Leading the charge is Sam Ruffillo, a producer who first appeared on Boogie Café last year following an impressive 2018 debut on Irma Dance floor. He kicks off proceedings with the infectious “U Make Me Sing”, a heavyweight slab of rolling breakbeat goodness rich in tight vocal samples, jazzy guitar licks and wonderfully warm and weighty bass.
Later in the EP Ruffilo returns to action alongside Brine, another rising star with links to legendary Italian label Irma. “Request Line” is a fine slab of chunky, U.S garage-influenced deep house that sees the duo pepper swinging drums and toasty bass with heady organ stabs, cut-up vocal samples and trippy electronics.

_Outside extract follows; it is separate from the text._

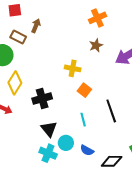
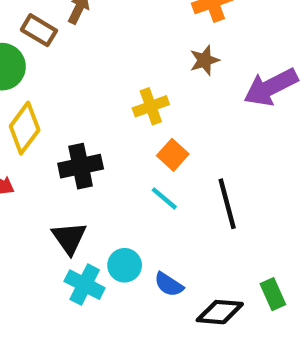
yellow cross: (73, 68) -> (151, 106), turned -35
cyan line: (83, 120) -> (164, 198), moved, turned -40
black triangle: (49, 129) -> (69, 238), moved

Fittingly, Brine gets a chance to showcase his skills as a solo producer via “Star Chaser”, a looser and jazzier house excursion that doffs a cap to the glory years of jazz-funk whilst championing rich deep house synth riffs, jaunty bass and more spaced-out vocal snippets.
You’ll hear a similar jazz-funk influence at the heart of the EP’s only contribution from Red Rooster founder and former House of Disco artist D’Arabia. The most experienced of the three artists on show, he offers up “Straight Outta Fire”, a bouncy, deep and percussive affair that wraps drowsy male vocals, sustained chords and harmonica samples around disco-influenced house beats and what may well be the squelchiest bassline ever to emerge from Bologna.
DJ Support:
Bedmo Disco, Lord leopard, Melon Bomb, Dave Harvey, Haze City, Aroop Roy, Lay Far , Danvers, Kassian, Dave Jarvis,
Jimmy The Twin & Cengiz.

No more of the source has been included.